Lorenzo creía que su arte estaba en decadencia. La obra que había escrito para aquel compositor mediocre no era digna de su talento. Pero había tenido éxito, el teatro se llenaba desde hacía semanas. Él, sin embargo, seguía soñando en los viejos tiempos, cuando estrenaba óperas para el Emperador y su corte. Recordaba las noches en que el teatro se cubría de aplausos y de júbilo, con la música y las letras resonando en las mentes de los nobles; las fiestas en los salones del palacio imperial, donde las faldas de las damas danzaban a la luz de las velas.

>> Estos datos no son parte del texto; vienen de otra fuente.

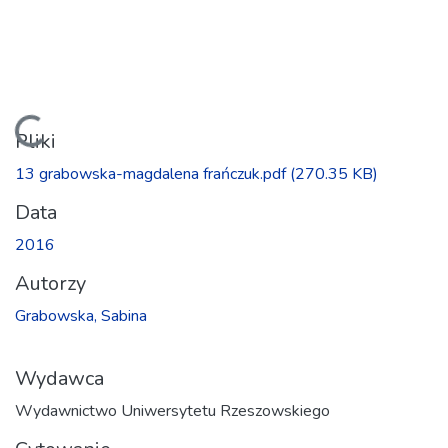
Ładowanie...
Pliki
13 grabowska-magdalena frańczuk.pdf
(270.35 KB)
Data
2016
Autorzy
Grabowska, Sabina
Wydawca
Wydawnictwo Uniwersytetu Rzeszowskiego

Ahora el público era vulgar, se contentaba con escenas burdas y explícitamente obscenas. Ése era el nuevo dogma del teatro, por eso Lorenzo Pintos escribía tan poco últimamente. Sólo cuando la historia a contar valía la pena, les decía a sus amigos en las noches que jugaban a los naipes, bajo las luces amarillentas de las velas y el rapé sobrevolando las narices empolvadas. Pero todos sabían que eran obras mediocres que pagaban las noches como ésa, y las mujeres.
A sus reuniones a veces llegaba gente que Lorenzo apenas conocía, y que a la mañana siguiente ya no recordaba. Los jóvenes venían a pedirle ayuda, buscaban nombres y manos que estrechar en aquellas veladas donde los artistas excelsos se reunían. Lorenzo escuchaba sus halagos, pero luego raramente hacía algo por ellos. Se sentía viejo, y no veía muy lejos el tiempo en que sería apartado como un libro pasado de moda, para quedarse solo en su cuarto junto al fuego, esperando morir. Y todo porque no había dedicado tiempo a buscar otra cosa más que sueños, rechazando la realidad que nunca sería tan bella como los mundos que él imaginaba.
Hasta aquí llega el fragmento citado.